TO DO | Apart from the pictures, every line below needs to be reproduced verbatim.

ENTRIES PROVIDED |

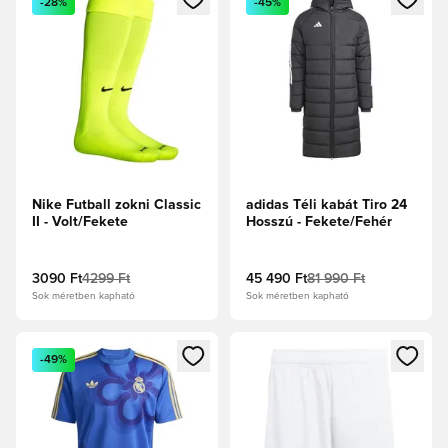
-28%
-45%
Nike Futball zokni Classic
adidas Téli kabát Tiro 24
II - Volt/Fekete
Hosszú - Fekete/Fehér
3090 Ft
4299 Ft
45 490 Ft
81 990 Ft
Sok méretben kapható
Sok méretben kapható
Megnyit egy modált a bejelentkezéshez vagy a tagként való 
Megnyit egy modált a bejelent
-49%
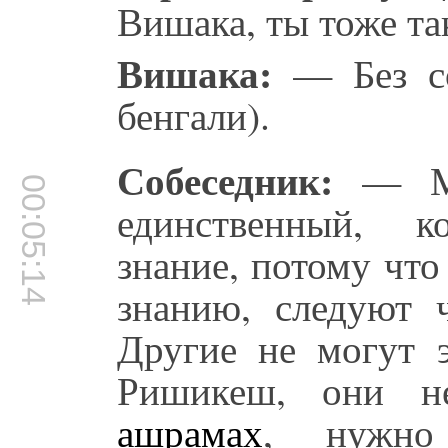
Вишака, ты тоже та
Вишака:
— Без со
бенгали).
Собеседник:
— Мы
00:05:14
единственный, к
знание, потому чт
знанию, следуют 
Другие не могут э
Ришикеш, они н
ашрамах
, нужно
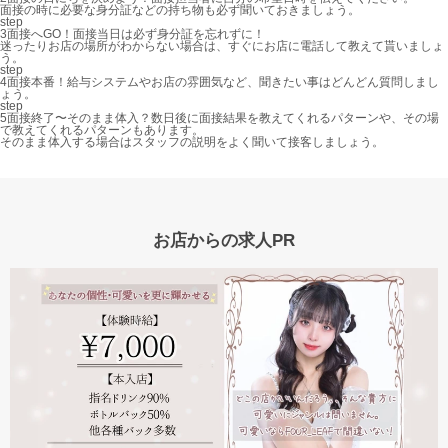
面接の時に必要な身分証などの持ち物も必ず聞いておきましょう。
step
3
面接へGO！
面接当日は必ず身分証を忘れずに！
迷ったりお店の場所がわからない場合は、すぐにお店に電話して教えて貰いましょ
う。
step
4
面接本番！
給与システムやお店の雰囲気など、聞きたい事はどんどん質問しまし
ょう。
step
5
面接終了〜そのまま体入？
数日後に面接結果を教えてくれるパターンや、その場
で教えてくれるパターンもあります。
そのまま体入する場合はスタッフの説明をよく聞いて接客しましょう。
お店からの求人PR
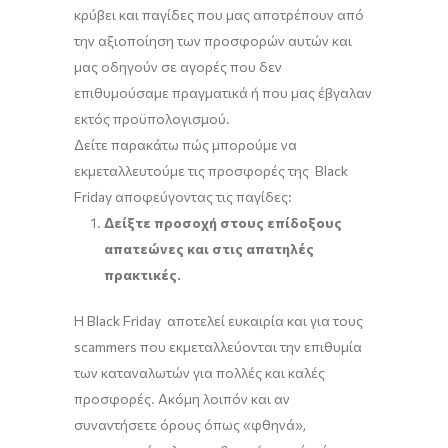
κρύβει και παγίδες που μας αποτρέπουν από
την αξιοποίηση των προσφορών αυτών και
μας οδηγούν σε αγορές που δεν
επιθυμούσαμε πραγματικά ή που μας έβγαλαν
εκτός προϋπολογισμού.
Δείτε παρακάτω πώς μπορούμε να
εκμεταλλευτούμε τις προσφορές της Black
Friday αποφεύγοντας τις παγίδες:
Δείξτε προσοχή στους επίδοξους
απατεώνες και στις απατηλές
πρακτικές.
Η Black Friday αποτελεί ευκαιρία και για τους
scammers που εκμεταλλεύονται την επιθυμία
των καταναλωτών για πολλές και καλές
προσφορές. Ακόμη λοιπόν και αν
συναντήσετε όρους όπως «φθηνά»,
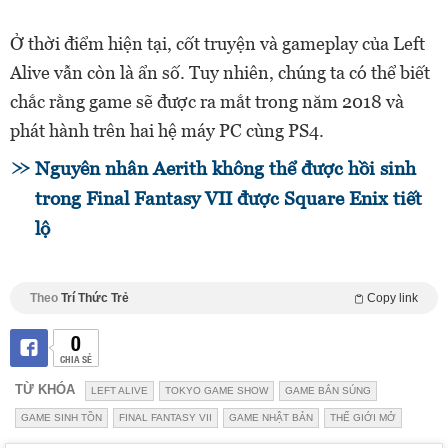
Ở thời điểm hiện tại, cốt truyện và gameplay của Left
Alive vẫn còn là ẩn số. Tuy nhiên, chúng ta có thể biết
chắc rằng game sẽ được ra mắt trong năm 2018 và
phát hành trên hai hệ máy PC cùng PS4.
Nguyên nhân Aerith không thể được hồi sinh
trong Final Fantasy VII được Square Enix tiết
lộ
Theo
Trí Thức Trẻ
Copy link
0
CHIA SẺ
TỪ KHÓA
LEFT ALIVE
TOKYO GAME SHOW
GAME BẮN SÚNG
GAME SINH TỒN
FINAL FANTASY VII
GAME NHẬT BẢN
THẾ GIỚI MỞ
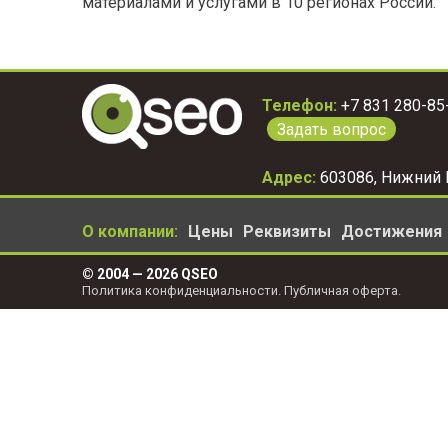
материалами и услугами в 10 регионах России.
Телефон:
+7 831 280-85
Задать вопрос
Адрес:
603086
,
Нижний 
О компании
Цены
Реквизиты
Достижения
© 2004 —
2026
QSEO
Политика конфиденциальности
.
Публичная оферта
.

OUTPUT BELOW |
-28%
-45%
Nike Futball zokni Classic
adidas Téli kabát Tiro 24
II - Volt/Fekete
Hosszú - Fekete/Fehér
3090 Ft
4299 Ft
45 490 Ft
81 990 Ft
Sok méretben kapható
Sok méretben kapható
Megnyit egy modált a bejelentkezéshez vagy a tagként való 
Megnyit egy modált a bejelent
-49%
Вишака, ты тоже та
Вишака:
— Без со
бенгали).
Собеседник:
— Мы
00:05:14
единственный, к
знание, потому чт
знанию, следуют 
Другие не могут э
Ришикеш, они н
ашрамах
, нужно
面接の時に必要な身分証などの持ち物も必ず聞いておきましょう。
step
3
面接へGO！
面接当日は必ず身分証を忘れずに！
迷ったりお店の場所がわからない場合は、すぐにお店に電話して教えて貰いましょ
う。
step
4
面接本番！
給与システムやお店の雰囲気など、聞きたい事はどんどん質問しまし
ょう。
step
5
面接終了〜そのまま体入？
数日後に面接結果を教えてくれるパターンや、その場
で教えてくれるパターンもあります。
そのまま体入する場合はスタッフの説明をよく聞いて接客しましょう。
お店からの求人PR
κρύβει και παγίδες που μας αποτρέπουν από
την αξιοποίηση των προσφορών αυτών και
μας οδηγούν σε αγορές που δεν
επιθυμούσαμε πραγματικά ή που μας έβγαλαν
εκτός προϋπολογισμού.
Δείτε παρακάτω πώς μπορούμε να
εκμεταλλευτούμε τις προσφορές της Black
Friday αποφεύγοντας τις παγίδες:
Δείξτε προσοχή στους επίδοξους
απατεώνες και στις απατηλές
πρακτικές.
Η Black Friday αποτελεί ευκαιρία και για τους
scammers που εκμεταλλεύονται την επιθυμία
των καταναλωτών για πολλές και καλές
προσφορές. Ακόμη λοιπόν και αν
συναντήσετε όρους όπως «φθηνά»,
Ở thời điểm hiện tại, cốt truyện và gameplay của Left
Alive vẫn còn là ẩn số. Tuy nhiên, chúng ta có thể biết
chắc rằng game sẽ được ra mắt trong năm 2018 và
phát hành trên hai hệ máy PC cùng PS4.
Nguyên nhân Aerith không thể được hồi sinh
trong Final Fantasy VII được Square Enix tiết
lộ
Theo
Trí Thức Trẻ
Copy link
0
CHIA SẺ
TỪ KHÓA
LEFT ALIVE
TOKYO GAME SHOW
GAME BẮN SÚNG
GAME SINH TỒN
FINAL FANTASY VII
GAME NHẬT BẢN
THẾ GIỚI MỞ
материалами и услугами в 10 регионах России.
Телефон:
+7 831 280-85
Задать вопрос
Адрес:
603086
,
Нижний 
О компании
Цены
Реквизиты
Достижения
© 2004 —
2026
QSEO
Политика конфиденциальности
.
Публичная оферта
.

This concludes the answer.